> _REQUIRED WORK_: What is needed is each line of the data below that holds the string "produto".

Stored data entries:
-- -- --

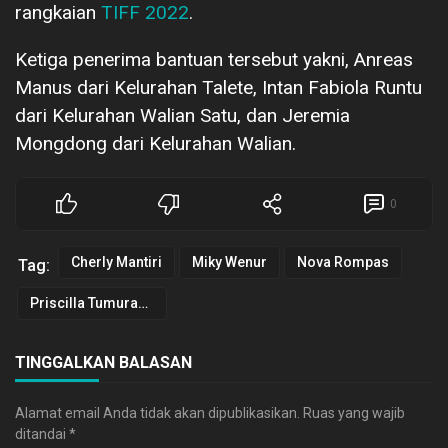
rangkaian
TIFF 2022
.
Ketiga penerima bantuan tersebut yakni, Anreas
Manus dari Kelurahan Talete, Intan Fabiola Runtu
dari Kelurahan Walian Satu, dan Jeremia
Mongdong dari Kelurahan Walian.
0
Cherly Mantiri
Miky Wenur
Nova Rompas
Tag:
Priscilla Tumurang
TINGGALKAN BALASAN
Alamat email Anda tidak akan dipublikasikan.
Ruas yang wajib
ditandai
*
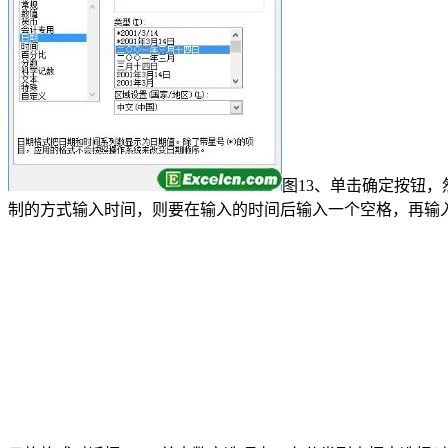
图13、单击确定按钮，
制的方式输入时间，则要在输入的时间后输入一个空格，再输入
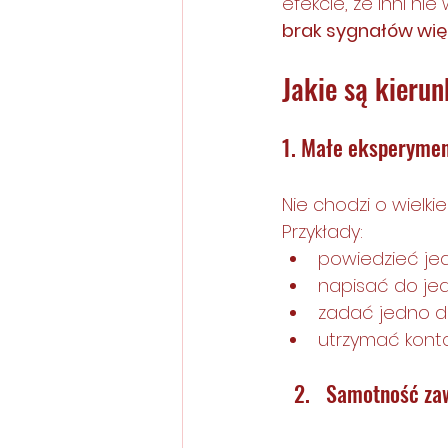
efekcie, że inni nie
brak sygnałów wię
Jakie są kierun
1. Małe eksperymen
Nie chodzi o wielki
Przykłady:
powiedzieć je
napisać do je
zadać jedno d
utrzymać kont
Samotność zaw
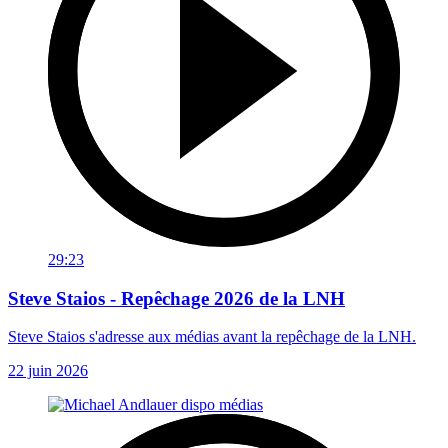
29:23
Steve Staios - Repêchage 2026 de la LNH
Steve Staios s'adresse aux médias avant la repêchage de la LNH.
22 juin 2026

-- -- --

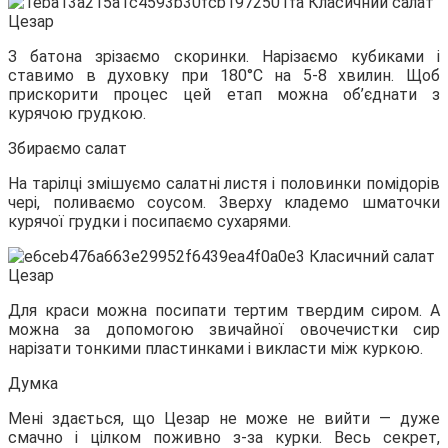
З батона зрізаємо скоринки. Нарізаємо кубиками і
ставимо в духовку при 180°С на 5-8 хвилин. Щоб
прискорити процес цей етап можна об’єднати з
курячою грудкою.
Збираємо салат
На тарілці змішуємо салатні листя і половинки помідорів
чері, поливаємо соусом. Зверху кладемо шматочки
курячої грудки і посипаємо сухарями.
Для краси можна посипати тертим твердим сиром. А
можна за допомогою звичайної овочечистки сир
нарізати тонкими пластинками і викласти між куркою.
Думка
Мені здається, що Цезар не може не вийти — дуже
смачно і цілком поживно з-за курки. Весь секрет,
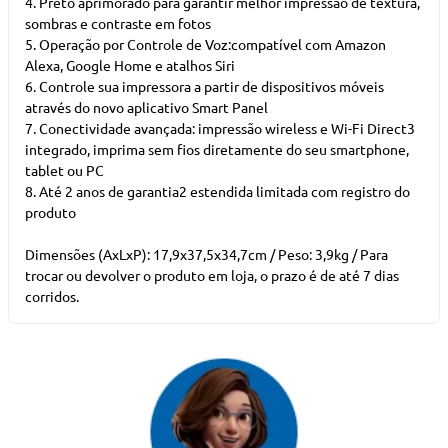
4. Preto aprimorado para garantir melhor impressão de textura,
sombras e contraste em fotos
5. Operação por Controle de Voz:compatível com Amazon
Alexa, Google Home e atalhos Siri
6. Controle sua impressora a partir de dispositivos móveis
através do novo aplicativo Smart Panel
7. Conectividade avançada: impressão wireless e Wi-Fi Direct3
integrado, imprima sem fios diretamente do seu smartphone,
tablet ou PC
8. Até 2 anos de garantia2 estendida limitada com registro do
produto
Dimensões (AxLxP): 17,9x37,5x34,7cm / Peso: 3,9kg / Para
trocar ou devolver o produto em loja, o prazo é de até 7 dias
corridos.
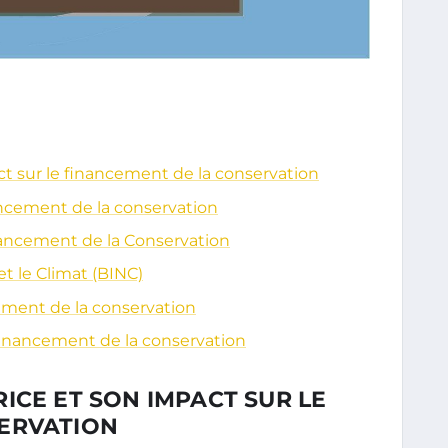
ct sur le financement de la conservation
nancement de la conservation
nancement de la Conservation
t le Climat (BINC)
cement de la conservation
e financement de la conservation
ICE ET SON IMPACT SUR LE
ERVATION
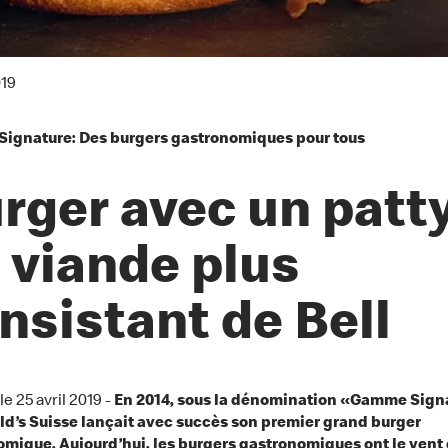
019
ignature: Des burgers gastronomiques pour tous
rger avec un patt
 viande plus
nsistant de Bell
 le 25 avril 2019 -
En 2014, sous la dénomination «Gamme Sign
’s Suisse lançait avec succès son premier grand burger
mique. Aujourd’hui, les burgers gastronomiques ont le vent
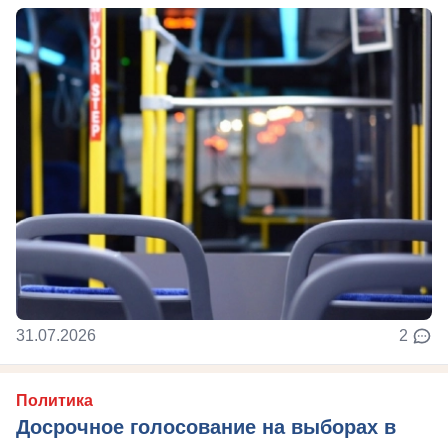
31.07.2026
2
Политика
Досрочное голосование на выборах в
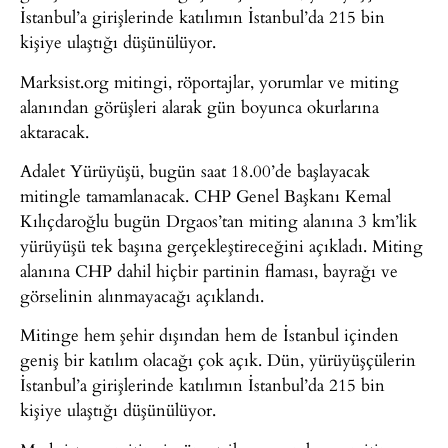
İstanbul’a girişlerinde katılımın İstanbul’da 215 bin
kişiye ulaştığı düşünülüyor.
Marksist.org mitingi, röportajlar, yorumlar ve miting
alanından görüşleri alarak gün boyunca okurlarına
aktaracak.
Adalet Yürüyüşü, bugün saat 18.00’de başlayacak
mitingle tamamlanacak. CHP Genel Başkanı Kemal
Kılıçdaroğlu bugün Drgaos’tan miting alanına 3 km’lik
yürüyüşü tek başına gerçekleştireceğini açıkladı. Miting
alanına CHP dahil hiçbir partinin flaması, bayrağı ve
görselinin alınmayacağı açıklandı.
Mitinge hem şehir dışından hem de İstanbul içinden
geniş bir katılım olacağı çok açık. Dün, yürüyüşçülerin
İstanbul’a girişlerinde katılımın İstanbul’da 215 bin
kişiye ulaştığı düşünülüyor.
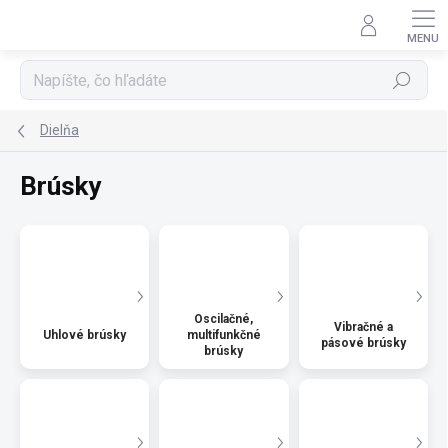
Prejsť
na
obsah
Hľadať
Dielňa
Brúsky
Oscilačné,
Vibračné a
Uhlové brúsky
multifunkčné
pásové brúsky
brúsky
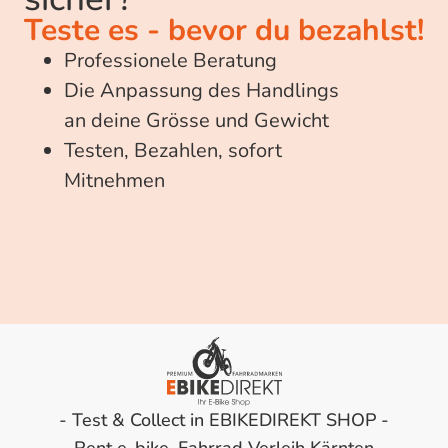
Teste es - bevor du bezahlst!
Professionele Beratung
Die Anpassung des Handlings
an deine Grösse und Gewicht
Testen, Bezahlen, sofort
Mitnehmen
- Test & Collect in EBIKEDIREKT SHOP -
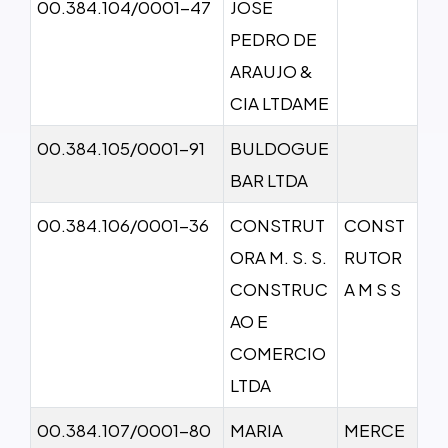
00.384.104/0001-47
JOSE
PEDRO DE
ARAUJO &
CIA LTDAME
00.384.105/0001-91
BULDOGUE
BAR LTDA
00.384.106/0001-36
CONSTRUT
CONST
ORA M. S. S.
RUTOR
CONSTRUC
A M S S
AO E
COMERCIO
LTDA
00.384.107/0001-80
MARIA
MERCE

-- -- --

> _THE ANSWER_:
produto
trocar ou devolver o produto em loja, o prazo é de até 7 dias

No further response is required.